Collected data entries
+ + +

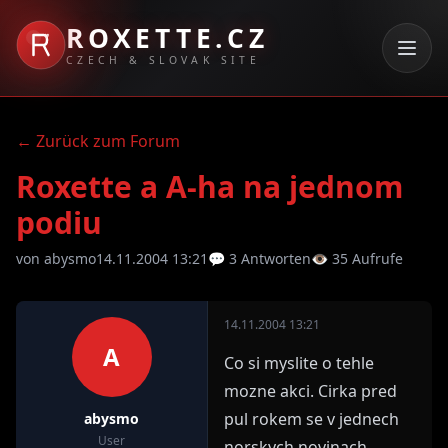
ROXETTE.CZ
CZECH & SLOVAK SITE
← Zurück zum Forum
Roxette a A-ha na jednom
podiu
von abysmo
14.11.2004 13:21
💬 3 Antworten
👁 35 Aufrufe
14.11.2004 13:21
A
Co si myslite o tehle
mozne akci. Cirka pred
pul rokem se v jednech
abysmo
User
norskych novinach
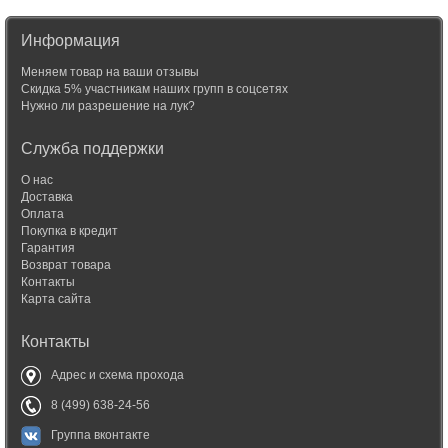
Информация
Меняем товар на ваши отзывы
Скидка 5% участникам наших групп в соцсетях
Нужно ли разрешение на лук?
Служба поддержки
О нас
Доставка
Оплата
Покупка в кредит
Гарантия
Возврат товара
Контакты
Карта сайта
Контакты
Адрес и схема прохода
8 (499) 638-24-56
Группа вконтакте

+ + +

#### [Exercise directions]
Give the records above again verbatim, pictures omitted.

#### [The completed task]
ROXETTE.CZ
CZECH & SLOVAK SITE
← Zurück zum Forum
Roxette a A-ha na jednom
podiu
von abysmo
14.11.2004 13:21
💬 3 Antworten
👁 35 Aufrufe
14.11.2004 13:21
A
Co si myslite o tehle
mozne akci. Cirka pred
pul rokem se v jednech
abysmo
User
norskych novinach
Информация
Меняем товар на ваши отзывы
Скидка 5% участникам наших групп в соцсетях
Нужно ли разрешение на лук?
Служба поддержки
О нас
Доставка
Оплата
Покупка в кредит
Гарантия
Возврат товара
Контакты
Карта сайта
Контакты
Адрес и схема прохода
8 (499) 638-24-56
Группа вконтакте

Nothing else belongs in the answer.